Before discussing some of the challenges facing metallic coating aesthetics, it is important to review the properties that promote optimum appearance. First, optimum metallic appearance will only come from a high-quality, well-designed aluminum flake pigment. Today, aluminum pigments used in OEM automotive coatings are almost exclusively lenticular in shape, with smooth surfaces and narrow particle size distributions. Along with these characteristics, it is also desirable to possess a degree of "toughness" or resistance to degradation. This combination of characteristics not only offers the potential for good appearance, but also good performance. A second critical requirement is optimizing flake orientation through proper paint application techniques. Alignment must be parallel to the film surface and substrate to maximize "head-on brightness" and create the "travel" that is so desirable in metallic finishes.

Optimized metallic appearance has been challenged by two factors:
  • The move toward environmentally friendly coatings, and

  • Production line engineering/application advancements.
The drive toward environmentally friendly coatings is certainly not a recent initiative, and is well advanced in terms of VOC reduction. Increasing vehicle solids or utilizing compliant waterborne coatings continues to effectively address VOC issues, although efforts continue for further improvement. In fact, today there is a higher degree of emphasis being placed on 100% solids coatings (powder coatings) for many ancillary automotive components. Each of these two directions, high solids and waterborne, have challenged aluminum pigment manufacturers to develop improvements and modifications in the pigment to overcome several issues.

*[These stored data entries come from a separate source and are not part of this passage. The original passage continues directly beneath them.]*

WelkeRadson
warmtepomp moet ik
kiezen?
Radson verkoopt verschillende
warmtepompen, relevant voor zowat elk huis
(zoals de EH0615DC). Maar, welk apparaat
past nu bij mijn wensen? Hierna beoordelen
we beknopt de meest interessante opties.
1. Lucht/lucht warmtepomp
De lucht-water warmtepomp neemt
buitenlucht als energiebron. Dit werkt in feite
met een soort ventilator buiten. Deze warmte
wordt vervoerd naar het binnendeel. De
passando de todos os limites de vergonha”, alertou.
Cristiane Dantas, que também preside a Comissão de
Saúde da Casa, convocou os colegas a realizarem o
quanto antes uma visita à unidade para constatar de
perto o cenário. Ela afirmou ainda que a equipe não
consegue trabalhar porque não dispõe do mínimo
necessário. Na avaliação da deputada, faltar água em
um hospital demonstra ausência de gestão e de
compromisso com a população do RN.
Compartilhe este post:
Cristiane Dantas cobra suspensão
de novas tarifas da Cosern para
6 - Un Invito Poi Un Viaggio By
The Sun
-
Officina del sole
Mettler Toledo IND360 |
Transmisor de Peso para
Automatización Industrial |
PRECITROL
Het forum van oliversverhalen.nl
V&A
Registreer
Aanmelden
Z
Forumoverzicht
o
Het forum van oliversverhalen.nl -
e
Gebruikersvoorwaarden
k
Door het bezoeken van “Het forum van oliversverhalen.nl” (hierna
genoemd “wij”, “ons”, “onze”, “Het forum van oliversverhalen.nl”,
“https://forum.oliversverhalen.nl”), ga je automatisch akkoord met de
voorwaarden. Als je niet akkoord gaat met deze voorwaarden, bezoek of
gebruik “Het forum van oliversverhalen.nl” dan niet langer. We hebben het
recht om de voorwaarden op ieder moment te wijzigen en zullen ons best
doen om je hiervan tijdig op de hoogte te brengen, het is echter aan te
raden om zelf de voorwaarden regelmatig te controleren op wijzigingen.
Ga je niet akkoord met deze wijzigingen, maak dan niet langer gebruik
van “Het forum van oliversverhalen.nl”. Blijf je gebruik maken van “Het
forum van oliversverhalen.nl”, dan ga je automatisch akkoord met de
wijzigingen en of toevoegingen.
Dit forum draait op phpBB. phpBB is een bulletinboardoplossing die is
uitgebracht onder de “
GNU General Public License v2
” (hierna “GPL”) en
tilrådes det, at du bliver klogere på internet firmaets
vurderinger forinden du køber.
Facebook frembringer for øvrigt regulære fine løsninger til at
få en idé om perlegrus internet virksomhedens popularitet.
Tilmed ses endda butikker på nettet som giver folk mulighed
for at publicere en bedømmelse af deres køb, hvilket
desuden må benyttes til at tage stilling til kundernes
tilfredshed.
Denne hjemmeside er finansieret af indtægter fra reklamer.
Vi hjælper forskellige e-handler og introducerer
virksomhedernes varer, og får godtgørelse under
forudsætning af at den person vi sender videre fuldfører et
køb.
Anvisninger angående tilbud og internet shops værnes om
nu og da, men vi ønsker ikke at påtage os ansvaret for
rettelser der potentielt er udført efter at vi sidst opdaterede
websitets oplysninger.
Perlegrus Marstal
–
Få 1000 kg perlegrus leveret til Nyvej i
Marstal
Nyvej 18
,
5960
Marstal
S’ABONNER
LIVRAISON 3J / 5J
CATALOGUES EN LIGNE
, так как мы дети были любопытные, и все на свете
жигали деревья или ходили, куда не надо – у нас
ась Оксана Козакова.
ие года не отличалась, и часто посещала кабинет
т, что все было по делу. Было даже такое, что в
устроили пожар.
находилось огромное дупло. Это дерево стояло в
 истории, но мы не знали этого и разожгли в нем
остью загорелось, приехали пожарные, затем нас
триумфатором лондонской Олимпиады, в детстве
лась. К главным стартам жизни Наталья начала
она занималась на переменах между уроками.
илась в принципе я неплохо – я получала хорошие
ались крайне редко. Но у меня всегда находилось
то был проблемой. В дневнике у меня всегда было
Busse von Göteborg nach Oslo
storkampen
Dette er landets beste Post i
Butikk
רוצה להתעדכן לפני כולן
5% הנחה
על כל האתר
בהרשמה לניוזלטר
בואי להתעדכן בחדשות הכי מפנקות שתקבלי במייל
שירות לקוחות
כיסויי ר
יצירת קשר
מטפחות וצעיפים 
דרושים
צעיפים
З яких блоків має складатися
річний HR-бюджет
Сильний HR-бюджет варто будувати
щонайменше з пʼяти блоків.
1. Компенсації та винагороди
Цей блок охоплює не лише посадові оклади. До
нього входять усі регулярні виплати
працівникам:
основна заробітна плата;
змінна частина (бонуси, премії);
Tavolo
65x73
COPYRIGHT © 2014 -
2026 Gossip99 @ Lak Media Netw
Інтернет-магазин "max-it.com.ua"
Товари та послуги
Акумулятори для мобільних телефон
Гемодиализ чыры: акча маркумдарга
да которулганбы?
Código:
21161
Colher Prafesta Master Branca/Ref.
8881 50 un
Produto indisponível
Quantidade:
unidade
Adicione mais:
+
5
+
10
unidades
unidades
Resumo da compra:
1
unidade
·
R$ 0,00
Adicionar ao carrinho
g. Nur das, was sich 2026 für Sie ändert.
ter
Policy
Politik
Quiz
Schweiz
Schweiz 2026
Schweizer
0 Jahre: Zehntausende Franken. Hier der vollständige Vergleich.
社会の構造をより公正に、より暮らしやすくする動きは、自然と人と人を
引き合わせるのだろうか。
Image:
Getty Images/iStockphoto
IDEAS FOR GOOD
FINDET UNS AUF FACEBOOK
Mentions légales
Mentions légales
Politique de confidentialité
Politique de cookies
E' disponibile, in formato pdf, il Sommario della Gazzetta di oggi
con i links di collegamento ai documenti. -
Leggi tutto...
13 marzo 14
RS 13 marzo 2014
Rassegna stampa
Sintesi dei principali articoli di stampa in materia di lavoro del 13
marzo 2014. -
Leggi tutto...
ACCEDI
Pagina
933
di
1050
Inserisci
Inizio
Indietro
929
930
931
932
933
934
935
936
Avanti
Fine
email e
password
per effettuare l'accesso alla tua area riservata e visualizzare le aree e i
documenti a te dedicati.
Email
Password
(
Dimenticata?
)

Higher-solids coatings lack the solvent and resulting film shrinkage so necessary for good flake orientation. Silberline has addressed this issue through the continuous development of new pigment grades with greater head-on brightness and metallic travel. The most recent innovation is a family of grades based on a very smooth, lenticular surface with extremely narrow particle size distribution, known as Sparkle Silver® Ultra.

While improving flake appearance helps in solving high-solids appearance deficiencies, powder coatings, the ultimate high-solids coating, raise the bar by creating the ultimate challenge for flake orientation. The absence of solvent results in very little opportunity for the flake to move after application and orient in the preferred plane. A high level of research is presently underway to address this issue, much of it involving modification of the flake's surface chemistry. Through attachment of polymers to the flake surface, a unique interaction with the powder coating system is possible, resulting in improved appearance and performance. The Holy Grail for metallic powder coatings is to achieve an appearance identical to solvent-based metallic coatings - and the potential for success has never been greater!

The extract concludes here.